MACS2129-1 is a massive galaxy in the early Universe, at a redshift of 2.15, that is no longer forming stars but which exhibits surprisingly rapid rotation in its stellar disc, like our Milky Way. This unexpected dead and rotating massive galaxy is the subject of a detailed study by an international group of researchers led by Sune Toft (Niels Bohr Institute, Copenhagen) and including Anna Gallazzi and Stefano Zibetti (INAF-Arcetri Astrophysical Observatory).

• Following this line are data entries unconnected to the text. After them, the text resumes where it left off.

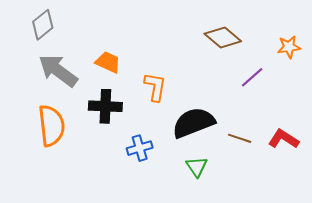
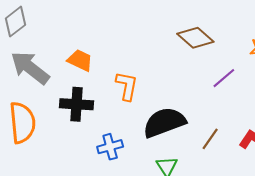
brown line: (240, 138) -> (210, 139), turned -75

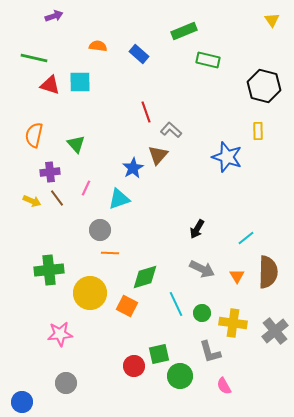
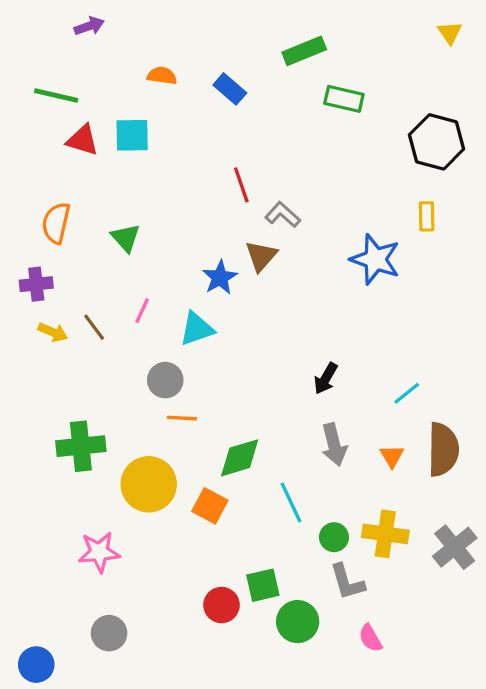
purple cross: (50, 172) -> (36, 284), moved
gray arrow: (202, 269) -> (334, 445), turned 50
green circle: (202, 313) -> (334, 537), moved

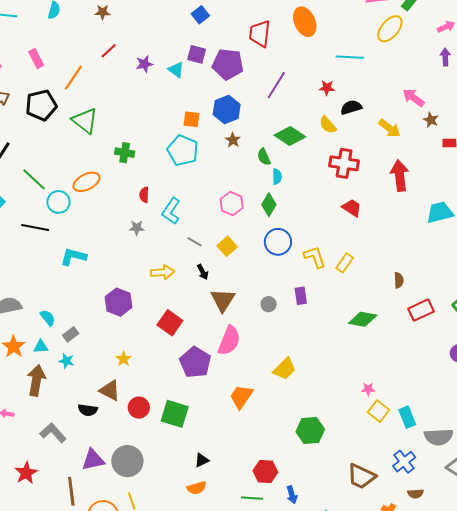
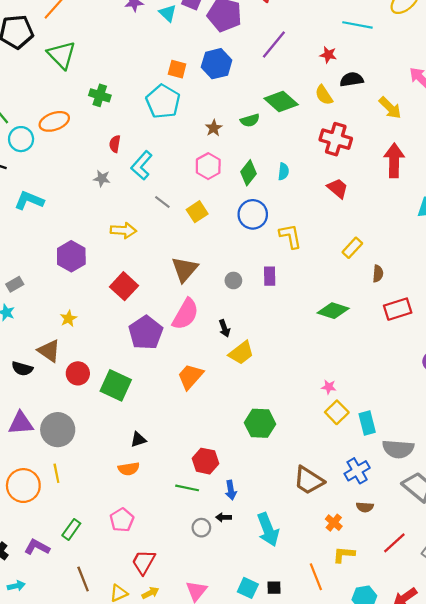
brown star: (233, 140) -> (214, 128), moved
green semicircle: (264, 157) -> (250, 120), turned -90
cyan semicircle: (277, 177) -> (283, 172), moved
yellow rectangle: (345, 263) -> (352, 248), moved
black arrow: (203, 272) -> (224, 328), moved

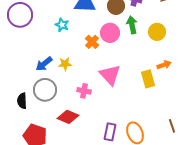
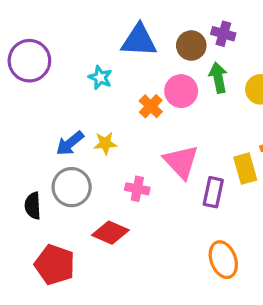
purple rectangle: (110, 132) -> (213, 192), moved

This is the first time that a rapidly rotating disc has been observed in a primordial massive galaxy that is no longer forming new stars: MAC2129-1 poses into question theories according to which star formation in massive galaxies is quenched as a consequence of catastrophic events that destroy the ordered stellar motion in their disc and transform them into spheroidal systems. In the local Universe galaxies that form stars have a disc-like morphology and their stars rotate on approximately circular orbits, like the Milky Way, while passive galaxies that have stopped forming stars have spheroidal morphologies and chaotic stellar motions. This is not the case of the primordial massive galaxy MACS2129-1.

It has been possible to uncover the nature of MACS2129-1 thanks to observations gathered with the spectrograph X-Shooter on VLT and with the Hubble Space Telescope. These detailed observations were facilitated by the fact that this galaxy happens to lie behind a galaxy cluster closer to us which acts as a gravitational lens, amplifying the signal and stretching the image of MACS2129-1, allowing to study the distribution and kinematics of the stars in the galaxy (see Figure 1).

STSCI MACS2129 Figure 1: HST color-composite image of the cluster MACS2129 which acts as a gravitational lens, magnifying and distorting the distant background galaxy MACS2129-1, shown in the top box. The middle box is a blown-up view of the lensed galaxy. The bottom box shows the reconstructed source image, based on lensing modelling, i.e. how the galaxy would look like if the foreground cluster were not present. Credits: NASA, ESA and S. Toft, M. Postman and the CLASH team.

While the images obtained with the Hubble Space Telescope were instrumental to reconstruct the complex gravitational lens through which we observe MACS2129-1 and correct for its distortions, the spectroscopic data from X-Shooter on VLT (see Figure 2) were crucial to determine the nature of this galaxy as a rapidly rotating disc. A detailed analysis of the spatially-resolved spectroscopic data allowed, on one hand, to determine that this galaxy has stopped forming stars since already one billion years at the time of observations and that it is a mature galaxy in terms of mass formed and degree of chemical enrichment, and, on the other hand, to reveal that the stars in MACS2129-1 are rotating around its centre at a speed of more than 500 km/s, twice as fast as those in the Milky Way. This is incompatible with a catastrophic event, such as a galaxy merger, is responsible of the suppression of star formation.

Xshooter MACS2129
Figure 2: Rest-frame UV-optical XShooter spectrum of MACS2129-1. In the upper panel the whole spectrum is plotted as a function of observed wavelength; in the lower panel the spectrum is plotted as a function of rest-frame wavelength and zoomed onto the most important absorption features used to analyse the stellar populations and their kinematics. Important emission lines are highlighted in orange. The insets show color-composite HST images as observed (left) and on the reconstructed source plane according to the lens model (right). Taken from Toft et al, 2017, Nature.

Further observations on more galaxies at early cosmic epochs are required in order to understand how typical systems like MACS2129-1 are in the early Universe and thus put constraints on the mechanisms that quench star formation and lead early galaxies to evolve into their present-day descendants. The James Webb Telescope and the Extremely Large Telescope will have a decisive role in this search.

The results of this study are published in the June 22 issue of the journal Nature, “A massive, dead disk galaxy in the early Universe”, Toft S. et al.